Einstein's equations refer to inertial frames. If you are looking inside quantum processes, like the casimir effect, this is a different and very odd world. The following wiki article describes some of the controversy: http://en.wikipedia.org/wiki/Faster-than-light#Fas
If forced to choose 'can photons travel faster than light' I still lean towards 'no'. In particular, I think the acid test is whether FLT signalling is possible, and there does not seem to be a way to do this.
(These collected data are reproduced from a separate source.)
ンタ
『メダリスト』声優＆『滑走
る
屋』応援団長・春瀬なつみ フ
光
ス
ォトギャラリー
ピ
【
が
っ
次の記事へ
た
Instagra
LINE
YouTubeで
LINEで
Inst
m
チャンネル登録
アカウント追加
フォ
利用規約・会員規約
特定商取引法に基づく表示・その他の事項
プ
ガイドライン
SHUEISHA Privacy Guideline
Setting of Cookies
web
The thing about quantum systems is how it is 'time symmetric' which means that any experiment you run forwards in time can be run backwards and you get the same initial conditions. Running 'time' backwards - whatever that might mean is akin to FLT. So you can find cases at dimensions where quantum effects dominate, and explain them using theories that allow photons etc to go faster than light. But a photon by the way has no rest mass, so this does not seem too crazy and you can theoretically have 'c' a little greater in the energy-depleted vacuum between the Casimir plates. But here we are dealing with virtual and massless particles - not things that you can accelerate.
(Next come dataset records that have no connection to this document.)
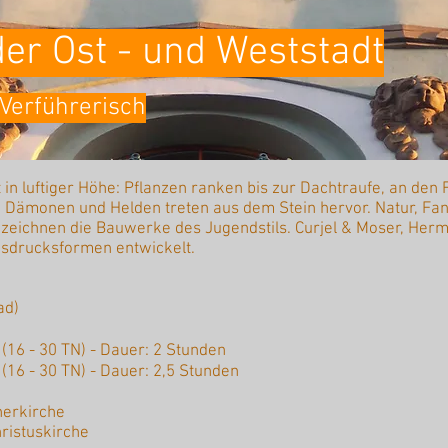
der Ost - und Weststadt
 Verführerisch
ft in luftiger Höhe: Pflanzen ranken bis zur Dachtraufe, an den
, Dämonen und Helden treten aus dem Stein hervor. Natur, Fan
ichnen die Bauwerke des Jugendstils. Curjel & Moser, Herma
usdrucksformen entwickelt.
ad)
€ (16 - 30 TN) - Dauer: 2 Stunden
 (16 - 30 TN) - Dauer: 2,5 Stunden
herkirche
ristuskirche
Truly mind-blowing, but you have made it easy to understand. Thank you and 'thumbs up'!
Thank you for your kind comment Daniel.
excellent stuff!!!!!
Food for thought????
why is the speed of light seen as a magical speed?
we say nothing can go faster than the speed of light? Personally, I think thats rubbish.
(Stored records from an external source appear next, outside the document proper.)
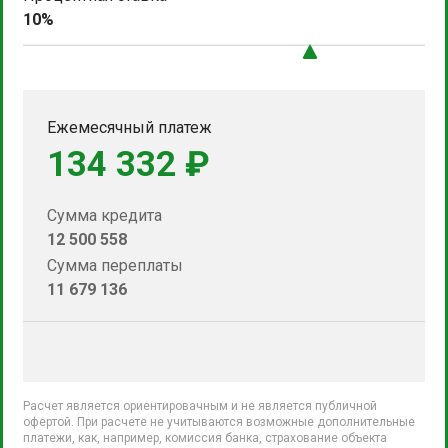
10%
Ежемесячный платеж
134 332 ₽
Сумма кредита
12 500 558
Сумма переплаты
11 679 136
Расчет является ориентировачным и не является публичной
офертой. При расчете не учитываются возможные дополнительные
платежи, как, например, комиссия банка, страхование объекта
the speed of light is constant when measured from a referential point, ie. the point of origin.
the speed cannot be universally constant as the universe is expanding, moving in every direction etc. it is simply not possible.
what im trying to get at, is that the speed of light is the speed of light, nothing more, nothing less, and its just a figure that us humans have been awestruck at for aeons, but, as with the sound barrier, we smashed it after a few attempts.
And as far as I know, Einsteins theory of relativity is based on a static universe, so, arent these just approximations?
Hello nickdevalda.
I don't think c is a magical speed. It's a numerical asymptote. The consequences of allowing information to travel at any speed leads to absurd results, so there has to be a maximum. (information by the way may be carried by a massless particle).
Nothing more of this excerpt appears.